All of lore.kernel.org
 help / color / mirror / Atom feed
From: Pavel Tatashin <pasha.tatashin@oracle.com>
To: Sasha Levin <Alexander.Levin@microsoft.com>
Cc: "steven.sistare@oracle.com" <steven.sistare@oracle.com>,
	"daniel.m.jordan@oracle.com" <daniel.m.jordan@oracle.com>,
	"akpm@linux-foundation.org" <akpm@linux-foundation.org>,
	"mgorman@techsingularity.net" <mgorman@techsingularity.net>,
	"mhocko@suse.com" <mhocko@suse.com>,
	"linux-mm@kvack.org" <linux-mm@kvack.org>,
	"linux-kernel@vger.kernel.org" <linux-kernel@vger.kernel.org>,
	"gregkh@linuxfoundation.org" <gregkh@linuxfoundation.org>,
	"vbabka@suse.cz" <vbabka@suse.cz>,
	"bharata@linux.vnet.ibm.com" <bharata@linux.vnet.ibm.com>
Subject: Re: [PATCH v2 1/2] mm: uninitialized struct page poisoning sanity checking
Date: Sat, 7 Apr 2018 10:45:03 -0400	[thread overview]
Message-ID: <CAGM2reYtCb2_czEt1M8KhFz+YxGq=iSGnTskC=FGNM4kXOiS5g@mail.gmail.com> (raw)
In-Reply-To: <20180406124535.k3qyxjfrlo55d5if@xakep.localdomain>

> Let me study your trace, perhaps I will able to figure out the issue
> without reproducing it.

Hi Sasha,

I've been studying this problem more.
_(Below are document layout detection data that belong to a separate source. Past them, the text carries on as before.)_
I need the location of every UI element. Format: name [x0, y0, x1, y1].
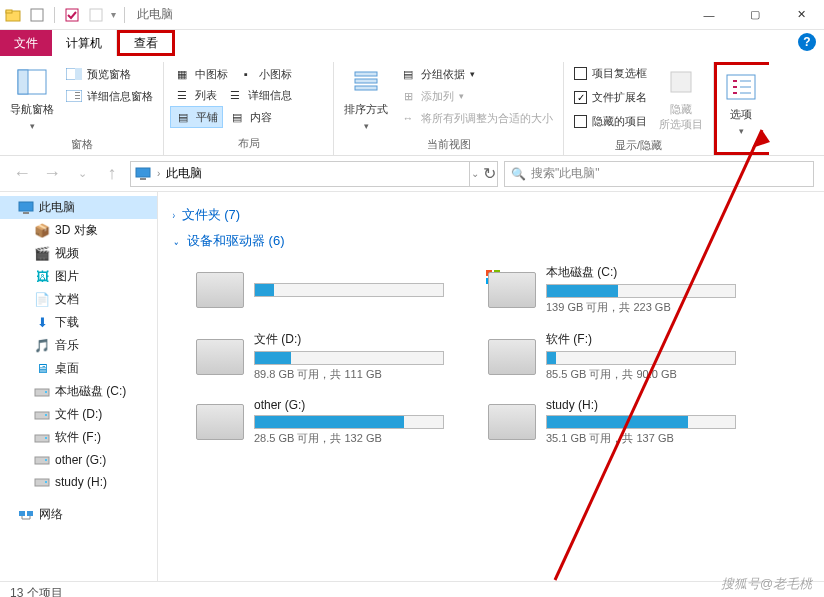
sidebar-item[interactable]: 🖼图片 — [0, 265, 157, 288]
breadcrumb-item[interactable]: 此电脑 — [166, 165, 202, 182]
qat-dropdown-icon[interactable]: ▾ — [111, 9, 116, 20]
folder-icon: 🎵 — [34, 338, 50, 354]
drive-item[interactable] — [192, 260, 472, 319]
sidebar-item[interactable]: 📄文档 — [0, 288, 157, 311]
svg-rect-8 — [75, 68, 82, 80]
drive-icon — [34, 407, 50, 423]
drive-icon — [34, 430, 50, 446]
sidebar-item[interactable]: 🎵音乐 — [0, 334, 157, 357]
drive-item[interactable]: 软件 (F:)85.5 GB 可用，共 90.0 GB — [484, 327, 764, 386]
folder-icon: 🖥 — [34, 361, 50, 377]
svg-rect-21 — [23, 212, 29, 214]
up-button[interactable]: ↑ — [100, 162, 124, 186]
drive-item[interactable]: study (H:)35.1 GB 可用，共 137 GB — [484, 394, 764, 450]
options-button[interactable]: 选项 ▾ — [721, 69, 761, 138]
drives-container: 本地磁盘 (C:)139 GB 可用，共 223 GB文件 (D:)89.8 G… — [172, 254, 810, 456]
drive-item[interactable]: 本地磁盘 (C:)139 GB 可用，共 223 GB — [484, 260, 764, 319]
svg-rect-12 — [75, 98, 80, 99]
tiles-button[interactable]: ▤平铺 — [170, 106, 223, 128]
group-by-button[interactable]: ▤分组依据 ▾ — [396, 64, 557, 84]
sidebar-this-pc[interactable]: 此电脑 — [0, 196, 157, 219]
sidebar-item[interactable]: 🎬视频 — [0, 242, 157, 265]
list-icon: ☰ — [174, 87, 190, 103]
folder-icon: 🎬 — [34, 246, 50, 262]
sidebar-item[interactable]: 软件 (F:) — [0, 426, 157, 449]
hidden-items-toggle[interactable]: 隐藏的项目 — [570, 112, 651, 131]
checkbox-unchecked-icon[interactable] — [87, 6, 105, 24]
sidebar-network[interactable]: 网络 — [0, 503, 157, 526]
details-pane-icon — [66, 88, 82, 104]
tab-view[interactable]: 查看 — [117, 30, 175, 56]
drives-group-header[interactable]: ⌄设备和驱动器 (6) — [172, 228, 810, 254]
address-dropdown-icon[interactable]: ⌄ — [471, 168, 479, 179]
sidebar-item[interactable]: 📦3D 对象 — [0, 219, 157, 242]
medium-icons-button[interactable]: ▦中图标 — [170, 64, 232, 84]
close-button[interactable]: ✕ — [778, 0, 824, 30]
separator — [54, 7, 55, 23]
properties-icon[interactable] — [28, 6, 46, 24]
drive-info: 89.8 GB 可用，共 111 GB — [254, 367, 468, 382]
svg-rect-2 — [31, 9, 43, 21]
hide-selected-button: 隐藏 所选项目 — [655, 64, 707, 134]
back-button[interactable]: ← — [10, 162, 34, 186]
folders-group-header[interactable]: ›文件夹 (7) — [172, 202, 810, 228]
maximize-button[interactable]: ▢ — [732, 0, 778, 30]
content-pane: ›文件夹 (7) ⌄设备和驱动器 (6) 本地磁盘 (C:)139 GB 可用，… — [158, 192, 824, 581]
drive-icon — [488, 272, 536, 308]
title-bar: ▾ 此电脑 — ▢ ✕ — [0, 0, 824, 30]
drive-usage-bar — [254, 351, 444, 365]
item-checkboxes-toggle[interactable]: 项目复选框 — [570, 64, 651, 83]
options-icon — [725, 71, 757, 103]
drive-icon — [196, 272, 244, 308]
drive-icon — [34, 474, 50, 490]
svg-rect-15 — [355, 86, 377, 90]
details-view-button[interactable]: ☰详细信息 — [223, 85, 296, 105]
tab-computer[interactable]: 计算机 — [52, 30, 117, 56]
drive-name: 本地磁盘 (C:) — [546, 264, 760, 281]
drive-icon — [196, 339, 244, 375]
separator — [124, 7, 125, 23]
sort-button[interactable]: 排序方式 ▾ — [340, 64, 392, 133]
ribbon-group-options: 选项 ▾ — [714, 62, 769, 155]
drive-icon — [488, 404, 536, 440]
forward-button: → — [40, 162, 64, 186]
sidebar-item[interactable]: study (H:) — [0, 471, 157, 493]
checkbox-checked-icon[interactable] — [63, 6, 81, 24]
file-extensions-toggle[interactable]: 文件扩展名 — [570, 88, 651, 107]
preview-pane-button[interactable]: 预览窗格 — [62, 64, 157, 84]
details-pane-button[interactable]: 详细信息窗格 — [62, 86, 157, 106]
drive-item[interactable]: 文件 (D:)89.8 GB 可用，共 111 GB — [192, 327, 472, 386]
ribbon: 导航窗格 ▾ 预览窗格 详细信息窗格 窗格 ▦中图标 ▪小图标 ☰列表 ☰详细信… — [0, 56, 824, 156]
recent-dropdown[interactable]: ⌄ — [70, 162, 94, 186]
list-button[interactable]: ☰列表 — [170, 85, 221, 105]
main-area: 此电脑 📦3D 对象🎬视频🖼图片📄文档⬇下载🎵音乐🖥桌面本地磁盘 (C:)文件 … — [0, 192, 824, 581]
sidebar-item[interactable]: 本地磁盘 (C:) — [0, 380, 157, 403]
details-view-icon: ☰ — [227, 87, 243, 103]
sidebar-item[interactable]: ⬇下载 — [0, 311, 157, 334]
tab-file[interactable]: 文件 — [0, 30, 52, 56]
sidebar-item[interactable]: other (G:) — [0, 449, 157, 471]
nav-pane-button[interactable]: 导航窗格 ▾ — [6, 64, 58, 133]
this-pc-icon — [135, 166, 151, 182]
drive-name: study (H:) — [546, 398, 760, 412]
drive-icon — [34, 384, 50, 400]
refresh-button[interactable]: ↻ — [483, 164, 496, 183]
search-icon: 🔍 — [511, 167, 526, 181]
help-button[interactable]: ? — [798, 33, 816, 51]
sidebar-item[interactable]: 🖥桌面 — [0, 357, 157, 380]
content-button[interactable]: ▤内容 — [225, 106, 276, 128]
drive-usage-bar — [546, 284, 736, 298]
breadcrumb[interactable]: › 此电脑 — [130, 161, 470, 187]
sidebar-item[interactable]: 文件 (D:) — [0, 403, 157, 426]
drive-item[interactable]: other (G:)28.5 GB 可用，共 132 GB — [192, 394, 472, 450]
fit-columns-button: ↔将所有列调整为合适的大小 — [396, 108, 557, 128]
svg-rect-4 — [90, 9, 102, 21]
folder-icon: ⬇ — [34, 315, 50, 331]
search-input[interactable]: 🔍 搜索"此电脑" — [504, 161, 814, 187]
window-controls: — ▢ ✕ — [686, 0, 824, 30]
folder-icon — [4, 6, 22, 24]
svg-rect-10 — [75, 92, 80, 93]
network-icon — [18, 507, 34, 523]
small-icons-button[interactable]: ▪小图标 — [234, 64, 296, 84]
minimize-button[interactable]: — — [686, 0, 732, 30]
The issue happens in this stack:

...subsys_init...
 topology_init()
  register_one_node(nid)
   link_mem_sections(nid, pgdat->node_start_pfn, pgdat->node_spanned_pages)
    register_mem_sect_under_node(mem_blk, nid)
     get_nid_for_pfn(pfn)
      pfn_to_nid(pfn)
       page_to_nid(page)
        PF_POISONED_CHECK(page)

We are trying to get nid from struct page which has not been
initialized.  My patches add this extra scrutiny to make sure that we
never get invalid nid from a "struct page" by adding
PF_POISONED_CHECK() to page_to_nid(). So, the bug already exists in
Linux where incorrect nid is read. The question is why does happen?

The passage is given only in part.